OAKLAND, Calif. -- Bruce Maxwell of the Oakland Athletics has become the first major league baseball player to kneel during the national anthem.
Maxwell dropped to a knee just outside Oakland's dugout on Saturday before a game against the Texas Rangers, adopting a protest started by former San Francisco 49ers quarterback Colin Kaepernick in response to police treatment of blacks. Maxwell's teammates stood in a line next to him. Teammate Mark Canha, who is white, put his right hand on one of Maxwell's shoulders.
The Athletics released a statement on Twitter shortly after the anthem, saying they "respect and support all of our players' constitutional rights and freedom of expression" and "pride ourselves on being inclusive."
Major League Baseball also issued a statement, saying it has "a longstanding tradition of honoring our nation prior to the start of our games" but that "we also respect that each of our players is an individual with his own background, perspectives and opinions (See full story).
Yankees clinch postseason berth by beating Blue Jays
TORONTO -- One year into a rebuild, the New York Yankees are back in the playoffs.
Greg Bird, among the new generation of Baby Bombers, hit a three-run homer that led New York over the Toronto Blue Jays 5-1 on Saturday to clinch no worse than a wild card.
"I feel like our motto in the offseason was: `We're going to surprise people,'" Bird said. "Obviously, we had a good spring, but we knew that wasn't the real deal. We came out and played our game the whole year, and I feel like we showed people."
Sonny Gray (10-11), among New York's midseason reinforcements, allowed one run and four hits in six innings as the Yankees won for the 11th time in 14 games and at 86-68 matched their season high of 18 games over .500.
"I didn't know exactly what we were going to be this year, but when I saw the way these kids were playing in spring training and the depth of our talent, it got me really excited and I thought it was possible," Yankees manager Joe Girardi said.
Chase Headley reached base three times to help the Yankees reach the postseason for the 53rd time in franchise history. The Los Angeles Dodgers are second with 31.
Lindor's 33rd homer leads Indians over Mariners
SEATTLE -- Now that he's set a Cleveland record for home runs by a middle infielder, Francisco Lindor would rather remember 2017 for a far bigger accomplishment.

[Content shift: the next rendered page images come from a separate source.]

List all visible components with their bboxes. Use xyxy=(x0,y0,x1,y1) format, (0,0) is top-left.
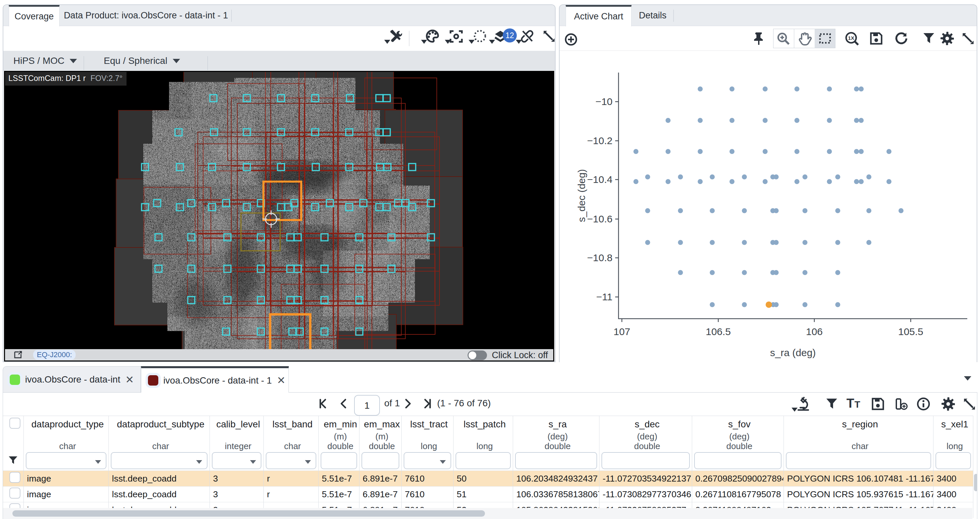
svg-text:−11: −11 xyxy=(596,291,612,302)
svg-text:106.5: 106.5 xyxy=(706,326,731,337)
svg-text:s_ra (deg): s_ra (deg) xyxy=(770,347,816,358)
svg-text:107: 107 xyxy=(614,326,630,337)
svg-text:T: T xyxy=(846,396,854,410)
svg-text:s_dec (deg): s_dec (deg) xyxy=(576,169,587,222)
svg-text:105.5: 105.5 xyxy=(898,326,923,337)
svg-text:−10: −10 xyxy=(595,96,612,107)
svg-text:−10.2: −10.2 xyxy=(587,135,612,146)
svg-text:−10.6: −10.6 xyxy=(587,213,612,224)
svg-text:−10.4: −10.4 xyxy=(587,174,612,185)
svg-text:T: T xyxy=(854,399,860,409)
svg-text:106: 106 xyxy=(806,326,823,337)
svg-text:1X: 1X xyxy=(848,35,854,41)
svg-text:−10.8: −10.8 xyxy=(587,252,612,263)
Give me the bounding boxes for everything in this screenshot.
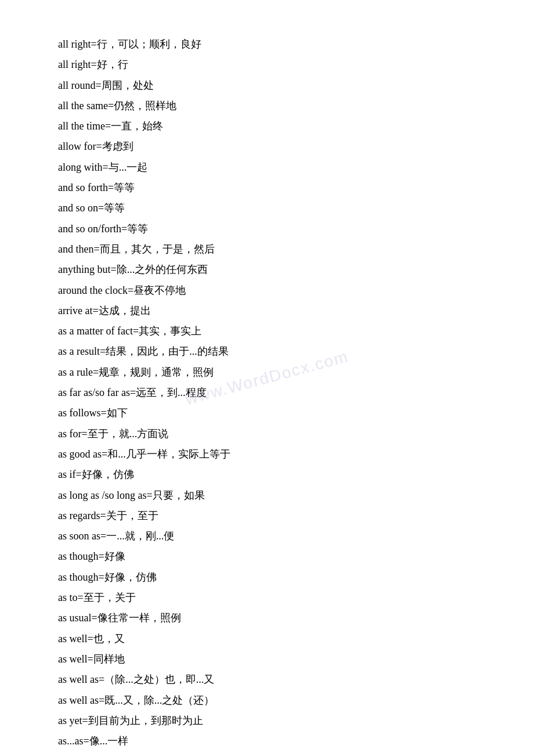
list-item: allow for=考虑到 [58, 137, 488, 156]
list-item: as if=好像，仿佛 [58, 465, 488, 484]
list-item: and so on/forth=等等 [58, 219, 488, 239]
list-item: as follows=如下 [58, 404, 488, 423]
list-item: all the same=仍然，照样地 [58, 96, 488, 116]
list-item: as soon as=一...就，刚...便 [58, 527, 488, 546]
list-item: as a result=结果，因此，由于...的结果 [58, 342, 488, 361]
list-item: as for=至于，就...方面说 [58, 424, 488, 444]
list-item: as far as/so far as=远至，到...程度 [58, 383, 488, 402]
list-item: as well as=（除...之处）也，即...又 [58, 670, 488, 689]
list-item: as a rule=规章，规则，通常，照例 [58, 363, 488, 382]
list-item: as...as=像...一样 [58, 732, 488, 751]
list-item: as well=也，又 [58, 629, 488, 649]
list-item: anything but=除...之外的任何东西 [58, 260, 488, 279]
list-item: as to=至于，关于 [58, 588, 488, 607]
list-item: as good as=和...几乎一样，实际上等于 [58, 445, 488, 464]
list-item: as though=好像 [58, 547, 488, 566]
list-item: as yet=到目前为止，到那时为止 [58, 711, 488, 730]
list-item: as usual=像往常一样，照例 [58, 609, 488, 628]
list-item: as though=好像，仿佛 [58, 568, 488, 587]
list-item: as long as /so long as=只要，如果 [58, 486, 488, 505]
list-item: all right=好，行 [58, 55, 488, 74]
list-item: arrive at=达成，提出 [58, 301, 488, 321]
list-item: as well=同样地 [58, 650, 488, 669]
list-item: as regards=关于，至于 [58, 506, 488, 525]
list-item: as a matter of fact=其实，事实上 [58, 322, 488, 341]
list-item: all right=行，可以；顺利，良好 [58, 35, 488, 54]
content-area: all right=行，可以；顺利，良好all right=好，行all rou… [58, 35, 488, 751]
list-item: around the clock=昼夜不停地 [58, 281, 488, 300]
phrase-list: all right=行，可以；顺利，良好all right=好，行all rou… [58, 35, 488, 751]
list-item: along with=与...一起 [58, 158, 488, 177]
list-item: and so on=等等 [58, 199, 488, 218]
list-item: all round=周围，处处 [58, 76, 488, 95]
list-item: and so forth=等等 [58, 178, 488, 197]
list-item: all the time=一直，始终 [58, 117, 488, 136]
list-item: and then=而且，其欠，于是，然后 [58, 240, 488, 259]
list-item: as well as=既...又，除...之处（还） [58, 691, 488, 710]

Lindor led off the game with his 33rd home run, and the Indians routed the Seattle Mariners 11-4 Saturday for their 28th victory in 30 games.
"It's cool. Something that'll be there for a long time," Lindor said, "but I'm just focusing on trying to win. When you focus on winning, those things happen."
Carlos Carrasco (17-6) matched teammate Cory Kluber and Boston's Chris Sale for the most wins in the AL, allowing one run and six hits in 5 2/3 innings. Yan Gomes homered twice and had four RBIs, and Jose Ramirez homered and drove in four runs.
Cleveland, which set the AL record with a 22-game winning streak this month, matched the 1884 Providence Grays for the best big league record over a 30-game span at 28-2. The Indians (97-58) lead Houston (95-59) for AL home-field advantage in the playoffs.
Lindor, a 23-year-old shortstop, homered on the eighth pitch from Andrew Moore (1-5) and surpassed the 32 home runs hit by second baseman Joe Gordon in 1948, the last year Cleveland won the World Series.
Red Sox move closer to AL East title with 5-0 win over Reds
CINCINNATI -- The Red Sox took another step toward a division title, putting up another shutout that ended with a feel-good moment for their manager.
Mitch Moreland ended his long slump with a three-run homer, Eduardo Rodriguez pitched three-hit ball into the eighth inning, and Boston beat the Cincinnati Reds 5-0 on Saturday.
Boston has won 13 of 16, holding a four-game lead over the Yankees with eight to play. The Red Sox are trying to win back-to-back AL East titles for the first time since divisional realignment in 1969. They've got their best record of the season at 90-64, reaching 90 wins for the second year in a row.
It ended with a ninth inning that was unlike anything manager John Farrell has experienced. His son, Luke, relieved for the Reds, giving them a special moment in a competitive situation.
"It was somewhat surreal," he said. "Very proud. You're standing there looking through a netting in the dugout and you think you're maybe watching him throw back in Little League, in high school. To see it happen on a major league mound - a special day, a special inning."
The reliever walked two in a scoreless inning and glanced back at the Boston dugout, momentarily removing his cap, as he headed for the Reds dugout.